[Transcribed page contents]
****************************************

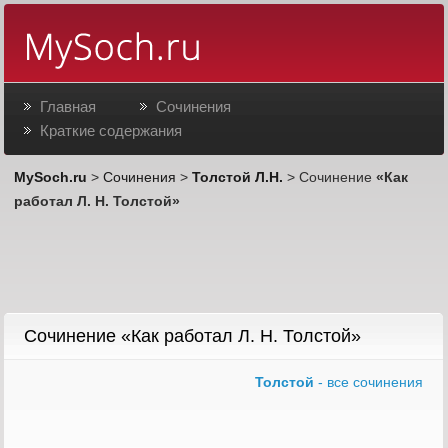
Главная
Сочинения
Краткие содержания
MySoch.ru
>
Сочинения
>
Толстой Л.Н.
> Сочинение
«Как
работал Л. Н. Толстой»
Сочинение «Как работал Л. Н. Толстой»
Толстой
- все сочинения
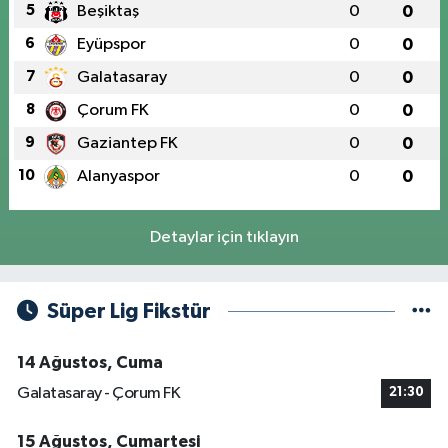
5
Beşiktaş
0
0
6
Eyüpspor
0
0
7
Galatasaray
0
0
8
Çorum FK
0
0
9
Gaziantep FK
0
0
10
Alanyaspor
0
0
Detaylar için tıklayın
Süper Lig Fikstür
14 Ağustos, Cuma
Galatasaray - Çorum FK
21:30
15 Ağustos, Cumartesi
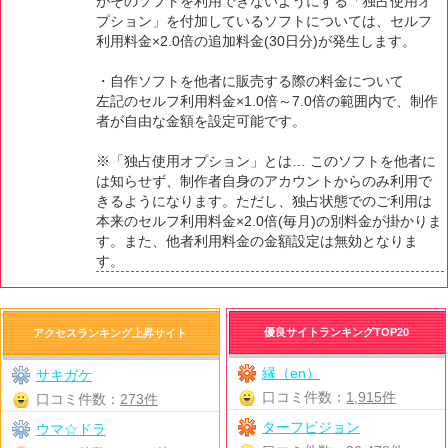
がそのソフトを利用できないようにする「独占使用オ
プション」を付加しているソフトについては、セルフ
利用料金×2.0倍の追加料金(30日分)が発生します。
・自作ソフトを他者に販売する際の料金について
左記のセルフ利用料金×1.0倍～7.0倍の範囲内で、制作
者が自由な金額を設定可能です。
※「独占使用オプション」とは… このソフトを他者に
は知らせず、制作者自身のアカウントからのみ利用で
きるようになります。ただし、独占状態でのご利用は
本来のセルフ利用料金×2.0倍(毎月)の別料金が掛かりま
す。また、他者利用料金の金額設定は無効となりま
す。
優良サイトランキングTOP20
アクセスランキング上昇サイト
縁（en）
サキガケ
口コミ件数：
1,915件
口コミ件数：
273件
ターフビジョン
ウマ☆ドラ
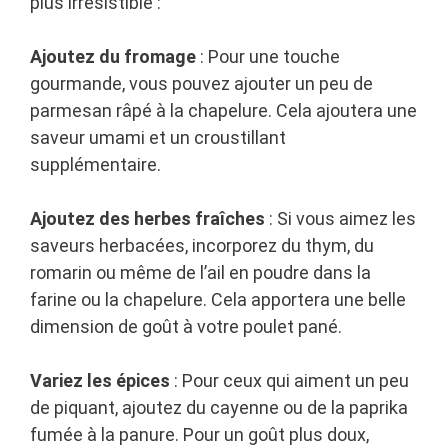
plus irrésistible :
Ajoutez du fromage
: Pour une touche
gourmande, vous pouvez ajouter un peu de
parmesan râpé à la chapelure. Cela ajoutera une
saveur umami et un croustillant
supplémentaire.
Ajoutez des herbes fraîches
: Si vous aimez les
saveurs herbacées, incorporez du thym, du
romarin ou même de l’ail en poudre dans la
farine ou la chapelure. Cela apportera une belle
dimension de goût à votre poulet pané.
Variez les épices
: Pour ceux qui aiment un peu
de piquant, ajoutez du cayenne ou de la paprika
fumée à la panure. Pour un goût plus doux,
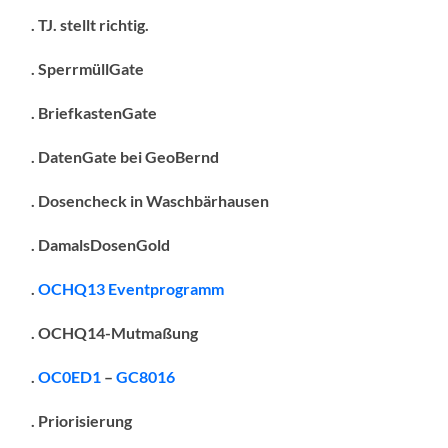
. TJ. stellt richtig.
. SperrmüllGate
. BriefkastenGate
. DatenGate bei GeoBernd
. Dosencheck in Waschbärhausen
. DamalsDosenGold
.
OCHQ13 Eventprogramm
. OCHQ14-Mutmaßung
.
OC0ED1
–
GC8016
. Priorisierung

****************************************

**WHAT TO DO**
Produce an exact copy of every line above, with the images left out.

**RESULT FOR THIS EXERCISE**
Главная
Сочинения
Краткие содержания
MySoch.ru
>
Сочинения
>
Толстой Л.Н.
> Сочинение
«Как
работал Л. Н. Толстой»
Сочинение «Как работал Л. Н. Толстой»
Толстой
- все сочинения
5
Beşiktaş
0
0
6
Eyüpspor
0
0
7
Galatasaray
0
0
8
Çorum FK
0
0
9
Gaziantep FK
0
0
10
Alanyaspor
0
0
Detaylar için tıklayın
Süper Lig Fikstür
14 Ağustos, Cuma
Galatasaray - Çorum FK
21:30
15 Ağustos, Cumartesi
がそのソフトを利用できないようにする「独占使用オ
プション」を付加しているソフトについては、セルフ
利用料金×2.0倍の追加料金(30日分)が発生します。
・自作ソフトを他者に販売する際の料金について
左記のセルフ利用料金×1.0倍～7.0倍の範囲内で、制作
者が自由な金額を設定可能です。
※「独占使用オプション」とは… このソフトを他者に
は知らせず、制作者自身のアカウントからのみ利用で
きるようになります。ただし、独占状態でのご利用は
本来のセルフ利用料金×2.0倍(毎月)の別料金が掛かりま
す。また、他者利用料金の金額設定は無効となりま
す。
優良サイトランキングTOP20
アクセスランキング上昇サイト
縁（en）
サキガケ
口コミ件数：
1,915件
口コミ件数：
273件
ターフビジョン
ウマ☆ドラ
plus irrésistible :
Ajoutez du fromage
: Pour une touche
gourmande, vous pouvez ajouter un peu de
parmesan râpé à la chapelure. Cela ajoutera une
saveur umami et un croustillant
supplémentaire.
Ajoutez des herbes fraîches
: Si vous aimez les
saveurs herbacées, incorporez du thym, du
romarin ou même de l’ail en poudre dans la
farine ou la chapelure. Cela apportera une belle
dimension de goût à votre poulet pané.
Variez les épices
: Pour ceux qui aiment un peu
de piquant, ajoutez du cayenne ou de la paprika
fumée à la panure. Pour un goût plus doux,
. TJ. stellt richtig.
. SperrmüllGate
. BriefkastenGate
. DatenGate bei GeoBernd
. Dosencheck in Waschbärhausen
. DamalsDosenGold
.
OCHQ13 Eventprogramm
. OCHQ14-Mutmaßung
.
OC0ED1
–
GC8016
. Priorisierung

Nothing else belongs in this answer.